(Document structure recognition data)
★ ★ ★ ★
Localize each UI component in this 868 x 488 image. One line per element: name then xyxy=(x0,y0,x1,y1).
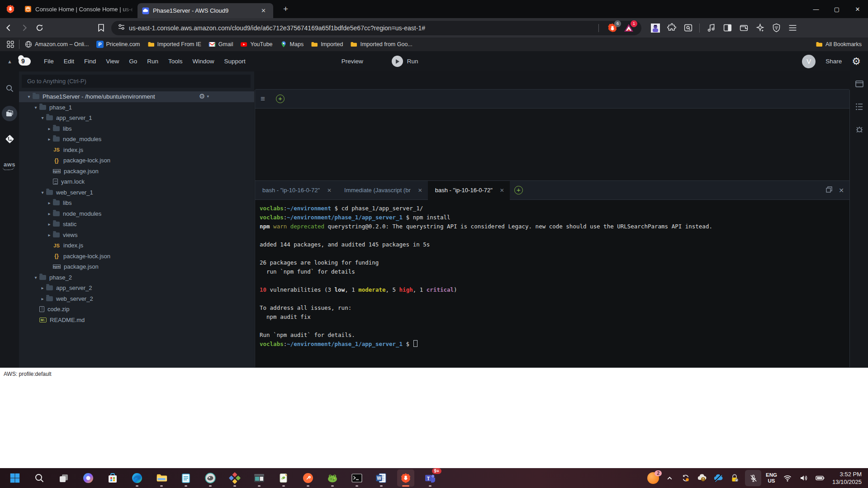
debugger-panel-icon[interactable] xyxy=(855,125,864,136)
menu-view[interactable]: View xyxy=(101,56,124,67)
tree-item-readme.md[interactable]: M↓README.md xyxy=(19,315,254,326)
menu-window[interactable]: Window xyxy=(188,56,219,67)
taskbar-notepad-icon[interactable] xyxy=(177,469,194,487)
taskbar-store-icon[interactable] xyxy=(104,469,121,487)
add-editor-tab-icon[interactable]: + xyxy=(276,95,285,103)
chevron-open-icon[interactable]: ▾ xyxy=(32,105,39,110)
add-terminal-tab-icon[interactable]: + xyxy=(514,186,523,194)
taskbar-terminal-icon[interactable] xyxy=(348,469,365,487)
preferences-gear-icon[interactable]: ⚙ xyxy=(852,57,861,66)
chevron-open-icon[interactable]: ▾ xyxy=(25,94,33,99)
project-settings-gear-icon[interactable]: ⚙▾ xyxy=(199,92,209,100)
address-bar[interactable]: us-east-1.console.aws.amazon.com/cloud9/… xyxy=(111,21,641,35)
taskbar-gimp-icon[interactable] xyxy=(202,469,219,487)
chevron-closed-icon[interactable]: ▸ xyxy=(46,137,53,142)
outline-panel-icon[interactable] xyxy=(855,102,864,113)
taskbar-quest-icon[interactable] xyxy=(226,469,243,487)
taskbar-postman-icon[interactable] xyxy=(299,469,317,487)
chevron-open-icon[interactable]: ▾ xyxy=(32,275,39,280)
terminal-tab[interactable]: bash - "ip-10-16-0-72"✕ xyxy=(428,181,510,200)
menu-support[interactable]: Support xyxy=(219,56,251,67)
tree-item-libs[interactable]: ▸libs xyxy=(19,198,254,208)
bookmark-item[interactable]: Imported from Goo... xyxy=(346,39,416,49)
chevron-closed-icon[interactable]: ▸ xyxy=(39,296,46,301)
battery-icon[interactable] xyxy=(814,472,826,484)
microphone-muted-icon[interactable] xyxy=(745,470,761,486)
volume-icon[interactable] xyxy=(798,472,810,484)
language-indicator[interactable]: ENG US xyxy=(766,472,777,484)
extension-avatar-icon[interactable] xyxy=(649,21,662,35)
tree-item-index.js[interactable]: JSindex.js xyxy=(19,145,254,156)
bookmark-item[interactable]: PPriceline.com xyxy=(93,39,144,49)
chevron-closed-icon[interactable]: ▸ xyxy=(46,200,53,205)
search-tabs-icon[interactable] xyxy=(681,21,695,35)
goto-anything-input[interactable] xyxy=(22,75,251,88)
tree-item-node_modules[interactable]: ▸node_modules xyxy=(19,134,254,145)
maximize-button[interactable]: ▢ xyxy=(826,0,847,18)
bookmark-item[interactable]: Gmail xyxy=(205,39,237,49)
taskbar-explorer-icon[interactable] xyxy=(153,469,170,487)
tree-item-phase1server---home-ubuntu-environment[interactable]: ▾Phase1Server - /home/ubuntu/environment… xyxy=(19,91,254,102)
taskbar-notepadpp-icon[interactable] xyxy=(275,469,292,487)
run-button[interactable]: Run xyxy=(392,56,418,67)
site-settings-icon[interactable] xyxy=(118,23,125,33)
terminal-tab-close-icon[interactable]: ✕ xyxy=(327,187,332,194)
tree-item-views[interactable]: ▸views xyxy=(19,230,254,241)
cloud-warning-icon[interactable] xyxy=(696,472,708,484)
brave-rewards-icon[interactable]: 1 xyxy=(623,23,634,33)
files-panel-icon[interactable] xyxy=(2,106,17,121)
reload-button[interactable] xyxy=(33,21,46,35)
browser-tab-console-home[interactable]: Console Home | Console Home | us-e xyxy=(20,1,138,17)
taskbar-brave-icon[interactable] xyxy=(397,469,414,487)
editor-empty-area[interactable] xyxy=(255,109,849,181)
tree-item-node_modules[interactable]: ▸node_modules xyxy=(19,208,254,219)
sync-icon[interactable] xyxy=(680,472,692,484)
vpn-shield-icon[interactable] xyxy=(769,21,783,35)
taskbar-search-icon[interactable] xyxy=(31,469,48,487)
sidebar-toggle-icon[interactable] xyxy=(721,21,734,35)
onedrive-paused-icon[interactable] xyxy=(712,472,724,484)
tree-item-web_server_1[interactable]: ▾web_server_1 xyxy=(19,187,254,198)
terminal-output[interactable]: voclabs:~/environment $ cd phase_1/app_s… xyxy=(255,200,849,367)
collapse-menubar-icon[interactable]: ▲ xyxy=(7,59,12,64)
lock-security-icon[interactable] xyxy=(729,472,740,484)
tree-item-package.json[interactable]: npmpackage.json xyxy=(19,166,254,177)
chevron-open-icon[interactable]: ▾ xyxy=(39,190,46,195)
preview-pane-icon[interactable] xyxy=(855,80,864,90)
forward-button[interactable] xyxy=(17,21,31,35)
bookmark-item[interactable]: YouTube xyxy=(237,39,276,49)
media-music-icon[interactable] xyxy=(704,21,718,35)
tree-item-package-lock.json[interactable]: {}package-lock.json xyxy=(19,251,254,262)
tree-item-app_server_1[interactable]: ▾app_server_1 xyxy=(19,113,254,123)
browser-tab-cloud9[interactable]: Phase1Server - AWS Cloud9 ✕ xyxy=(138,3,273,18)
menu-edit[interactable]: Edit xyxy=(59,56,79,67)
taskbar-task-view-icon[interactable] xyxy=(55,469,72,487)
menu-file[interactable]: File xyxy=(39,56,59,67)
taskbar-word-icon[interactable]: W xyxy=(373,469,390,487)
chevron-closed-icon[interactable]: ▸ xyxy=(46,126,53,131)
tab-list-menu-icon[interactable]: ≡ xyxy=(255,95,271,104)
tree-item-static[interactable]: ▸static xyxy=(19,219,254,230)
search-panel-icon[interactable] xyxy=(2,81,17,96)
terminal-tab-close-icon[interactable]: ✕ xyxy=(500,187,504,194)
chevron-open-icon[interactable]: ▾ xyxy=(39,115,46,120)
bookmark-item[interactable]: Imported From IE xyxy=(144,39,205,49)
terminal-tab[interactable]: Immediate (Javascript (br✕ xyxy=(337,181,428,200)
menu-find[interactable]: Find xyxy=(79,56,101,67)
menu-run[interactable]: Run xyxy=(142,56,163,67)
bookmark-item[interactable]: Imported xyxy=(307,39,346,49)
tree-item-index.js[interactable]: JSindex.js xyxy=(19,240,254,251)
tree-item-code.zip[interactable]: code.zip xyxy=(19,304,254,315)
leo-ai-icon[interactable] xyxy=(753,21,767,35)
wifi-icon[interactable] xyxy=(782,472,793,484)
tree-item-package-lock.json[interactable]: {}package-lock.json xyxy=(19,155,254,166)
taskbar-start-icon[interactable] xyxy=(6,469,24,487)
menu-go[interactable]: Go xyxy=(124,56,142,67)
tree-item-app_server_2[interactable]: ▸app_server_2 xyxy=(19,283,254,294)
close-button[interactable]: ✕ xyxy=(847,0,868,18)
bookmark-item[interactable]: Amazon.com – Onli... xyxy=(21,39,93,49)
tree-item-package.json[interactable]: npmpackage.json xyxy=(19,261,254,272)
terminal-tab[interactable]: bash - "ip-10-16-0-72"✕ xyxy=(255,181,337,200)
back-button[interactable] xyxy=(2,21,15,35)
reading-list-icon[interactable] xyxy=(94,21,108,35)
★ ★ ★ ★
In the entries above, find each line with "panel" and copy it.

debugger-panel-icon[interactable] xyxy=(855,125,864,136)
outline-panel-icon[interactable] xyxy=(855,102,864,113)
files-panel-icon[interactable] xyxy=(2,106,17,121)
search-panel-icon[interactable] xyxy=(2,81,17,96)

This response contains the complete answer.